**About this exercise:** Tally how many lines of these entries hold the string "entire". Return the number alone.

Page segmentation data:
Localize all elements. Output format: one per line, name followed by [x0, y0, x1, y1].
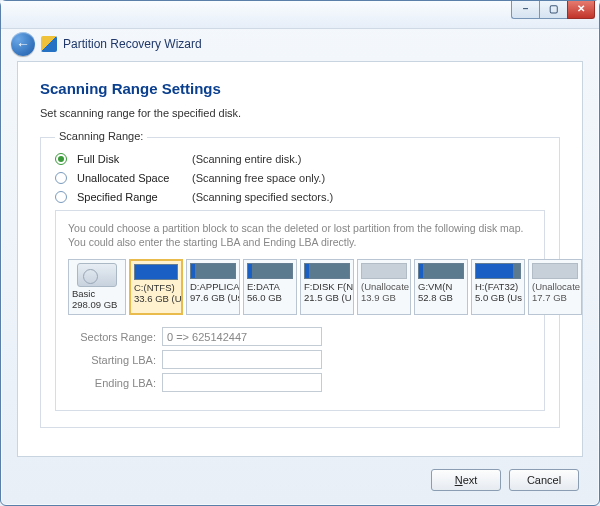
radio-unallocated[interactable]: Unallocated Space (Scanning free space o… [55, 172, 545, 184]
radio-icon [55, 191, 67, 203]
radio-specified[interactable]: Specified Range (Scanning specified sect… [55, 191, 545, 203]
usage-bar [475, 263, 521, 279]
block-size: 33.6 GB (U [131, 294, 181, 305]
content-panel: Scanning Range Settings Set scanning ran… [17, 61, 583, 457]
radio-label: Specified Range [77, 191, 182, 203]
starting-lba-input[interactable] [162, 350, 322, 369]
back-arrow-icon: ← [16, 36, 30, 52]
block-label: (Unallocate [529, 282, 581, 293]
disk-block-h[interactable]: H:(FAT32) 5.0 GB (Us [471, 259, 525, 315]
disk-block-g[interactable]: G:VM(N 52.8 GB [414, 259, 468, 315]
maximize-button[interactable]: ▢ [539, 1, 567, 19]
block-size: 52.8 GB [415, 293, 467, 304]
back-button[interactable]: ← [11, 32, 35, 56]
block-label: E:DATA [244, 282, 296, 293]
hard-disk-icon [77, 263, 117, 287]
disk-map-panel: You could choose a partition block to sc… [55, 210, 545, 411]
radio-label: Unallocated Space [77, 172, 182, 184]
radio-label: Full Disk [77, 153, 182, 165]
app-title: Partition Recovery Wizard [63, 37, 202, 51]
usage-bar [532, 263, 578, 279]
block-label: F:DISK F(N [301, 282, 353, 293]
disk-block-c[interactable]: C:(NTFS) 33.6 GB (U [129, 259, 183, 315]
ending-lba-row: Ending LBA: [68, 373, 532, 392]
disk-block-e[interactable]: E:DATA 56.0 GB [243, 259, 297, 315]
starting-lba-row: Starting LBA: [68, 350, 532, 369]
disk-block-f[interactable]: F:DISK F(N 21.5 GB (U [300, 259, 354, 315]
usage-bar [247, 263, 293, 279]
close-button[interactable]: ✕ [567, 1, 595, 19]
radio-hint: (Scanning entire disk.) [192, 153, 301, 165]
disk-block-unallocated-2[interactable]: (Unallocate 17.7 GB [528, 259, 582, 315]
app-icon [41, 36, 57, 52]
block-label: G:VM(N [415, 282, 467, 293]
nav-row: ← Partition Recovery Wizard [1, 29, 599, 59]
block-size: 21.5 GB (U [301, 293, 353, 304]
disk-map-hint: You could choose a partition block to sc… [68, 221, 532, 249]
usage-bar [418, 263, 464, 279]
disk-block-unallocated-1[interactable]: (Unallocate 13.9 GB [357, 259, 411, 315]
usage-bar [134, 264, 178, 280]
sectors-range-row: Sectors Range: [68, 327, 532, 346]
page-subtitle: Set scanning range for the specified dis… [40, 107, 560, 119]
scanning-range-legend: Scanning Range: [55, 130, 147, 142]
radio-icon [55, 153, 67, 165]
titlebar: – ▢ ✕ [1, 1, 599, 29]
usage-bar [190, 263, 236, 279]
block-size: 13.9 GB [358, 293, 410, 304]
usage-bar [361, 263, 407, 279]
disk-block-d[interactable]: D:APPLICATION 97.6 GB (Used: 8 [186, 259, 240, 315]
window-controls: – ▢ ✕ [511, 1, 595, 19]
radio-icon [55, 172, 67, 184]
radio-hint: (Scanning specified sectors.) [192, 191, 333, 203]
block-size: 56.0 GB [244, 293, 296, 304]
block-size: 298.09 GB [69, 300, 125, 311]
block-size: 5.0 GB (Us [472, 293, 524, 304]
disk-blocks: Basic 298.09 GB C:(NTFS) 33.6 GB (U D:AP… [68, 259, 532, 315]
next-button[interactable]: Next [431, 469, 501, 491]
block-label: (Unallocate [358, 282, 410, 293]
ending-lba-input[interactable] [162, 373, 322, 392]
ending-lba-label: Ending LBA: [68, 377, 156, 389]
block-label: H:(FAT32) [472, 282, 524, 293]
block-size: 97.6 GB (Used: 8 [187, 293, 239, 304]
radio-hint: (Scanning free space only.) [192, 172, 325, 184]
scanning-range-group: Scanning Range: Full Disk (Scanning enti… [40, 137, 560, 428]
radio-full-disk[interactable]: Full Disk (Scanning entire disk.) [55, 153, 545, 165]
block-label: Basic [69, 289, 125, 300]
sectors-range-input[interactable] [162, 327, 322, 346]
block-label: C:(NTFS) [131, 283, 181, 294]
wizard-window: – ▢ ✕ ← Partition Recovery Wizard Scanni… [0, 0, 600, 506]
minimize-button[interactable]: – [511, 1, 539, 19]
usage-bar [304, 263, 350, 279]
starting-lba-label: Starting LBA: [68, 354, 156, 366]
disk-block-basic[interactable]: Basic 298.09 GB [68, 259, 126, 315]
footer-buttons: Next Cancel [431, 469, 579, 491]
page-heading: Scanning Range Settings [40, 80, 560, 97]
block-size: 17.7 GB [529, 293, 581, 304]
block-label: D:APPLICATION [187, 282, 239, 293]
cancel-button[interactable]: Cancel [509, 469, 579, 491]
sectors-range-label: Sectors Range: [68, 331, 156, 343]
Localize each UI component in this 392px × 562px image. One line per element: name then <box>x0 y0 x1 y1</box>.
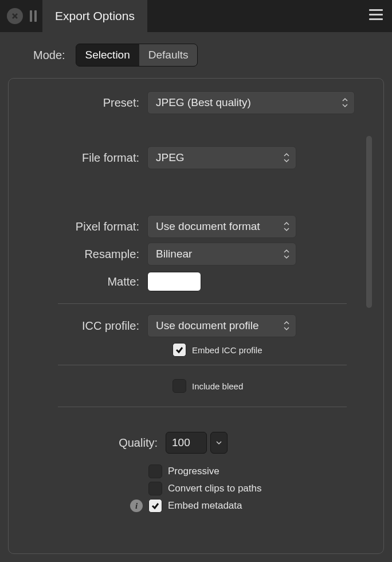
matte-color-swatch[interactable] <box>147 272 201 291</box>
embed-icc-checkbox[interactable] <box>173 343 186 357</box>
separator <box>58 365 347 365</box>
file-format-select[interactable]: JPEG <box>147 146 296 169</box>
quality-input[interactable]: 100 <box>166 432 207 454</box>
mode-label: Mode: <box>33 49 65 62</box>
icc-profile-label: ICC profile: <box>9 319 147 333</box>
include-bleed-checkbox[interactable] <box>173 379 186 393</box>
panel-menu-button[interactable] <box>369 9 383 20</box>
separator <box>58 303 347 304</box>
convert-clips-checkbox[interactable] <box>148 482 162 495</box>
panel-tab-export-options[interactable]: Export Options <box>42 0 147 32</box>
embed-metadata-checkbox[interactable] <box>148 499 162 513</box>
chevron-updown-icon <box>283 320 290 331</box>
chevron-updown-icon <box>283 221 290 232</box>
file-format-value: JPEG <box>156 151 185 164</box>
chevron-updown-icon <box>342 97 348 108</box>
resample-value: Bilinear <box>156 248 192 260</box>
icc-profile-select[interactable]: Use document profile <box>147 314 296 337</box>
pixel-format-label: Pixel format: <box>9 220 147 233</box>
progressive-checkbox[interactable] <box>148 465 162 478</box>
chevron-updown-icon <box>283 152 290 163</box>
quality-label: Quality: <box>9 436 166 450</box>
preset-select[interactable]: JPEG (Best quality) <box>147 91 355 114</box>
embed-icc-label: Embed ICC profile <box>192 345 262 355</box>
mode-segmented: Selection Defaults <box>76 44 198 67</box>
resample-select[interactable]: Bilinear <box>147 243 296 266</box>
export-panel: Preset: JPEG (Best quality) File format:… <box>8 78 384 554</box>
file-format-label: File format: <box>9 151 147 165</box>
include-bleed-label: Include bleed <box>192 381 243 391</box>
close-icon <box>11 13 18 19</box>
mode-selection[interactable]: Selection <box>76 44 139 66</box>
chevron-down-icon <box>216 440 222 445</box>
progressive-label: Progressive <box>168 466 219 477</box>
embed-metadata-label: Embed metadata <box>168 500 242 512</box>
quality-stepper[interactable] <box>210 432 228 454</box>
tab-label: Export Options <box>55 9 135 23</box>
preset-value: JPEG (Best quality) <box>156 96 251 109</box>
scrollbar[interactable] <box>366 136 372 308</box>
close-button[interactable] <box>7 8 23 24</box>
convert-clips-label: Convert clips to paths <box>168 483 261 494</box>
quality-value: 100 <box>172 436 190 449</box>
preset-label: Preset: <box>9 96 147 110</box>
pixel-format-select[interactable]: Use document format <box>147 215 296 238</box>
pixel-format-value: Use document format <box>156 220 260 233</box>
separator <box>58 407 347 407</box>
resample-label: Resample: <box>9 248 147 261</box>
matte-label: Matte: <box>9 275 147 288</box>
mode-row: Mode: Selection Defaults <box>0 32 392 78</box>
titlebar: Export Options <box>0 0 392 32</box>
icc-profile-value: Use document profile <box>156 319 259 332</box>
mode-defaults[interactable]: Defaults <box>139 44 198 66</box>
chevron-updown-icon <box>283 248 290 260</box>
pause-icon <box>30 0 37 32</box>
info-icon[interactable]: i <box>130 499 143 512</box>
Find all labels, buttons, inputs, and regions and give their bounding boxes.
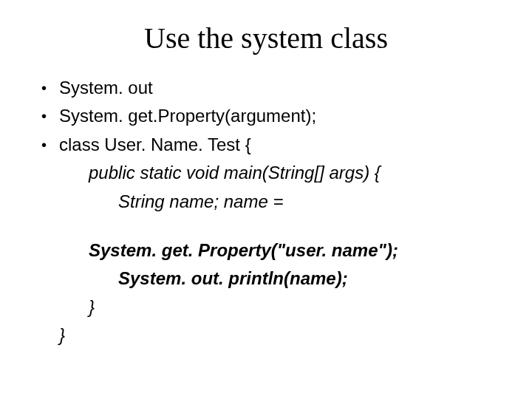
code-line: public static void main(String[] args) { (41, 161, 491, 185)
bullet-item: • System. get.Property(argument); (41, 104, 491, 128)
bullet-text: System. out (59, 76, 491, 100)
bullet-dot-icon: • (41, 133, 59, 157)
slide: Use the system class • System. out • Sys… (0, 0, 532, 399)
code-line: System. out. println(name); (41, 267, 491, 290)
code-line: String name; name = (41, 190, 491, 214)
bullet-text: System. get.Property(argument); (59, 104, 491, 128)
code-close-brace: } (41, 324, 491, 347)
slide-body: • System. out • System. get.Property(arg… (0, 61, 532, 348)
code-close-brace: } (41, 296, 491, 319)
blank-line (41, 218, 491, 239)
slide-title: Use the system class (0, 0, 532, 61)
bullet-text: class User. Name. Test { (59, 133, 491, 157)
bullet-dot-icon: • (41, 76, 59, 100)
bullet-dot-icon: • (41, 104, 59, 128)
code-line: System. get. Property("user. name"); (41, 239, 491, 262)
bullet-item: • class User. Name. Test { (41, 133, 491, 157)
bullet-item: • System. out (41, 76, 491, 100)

**Exercise response:** 2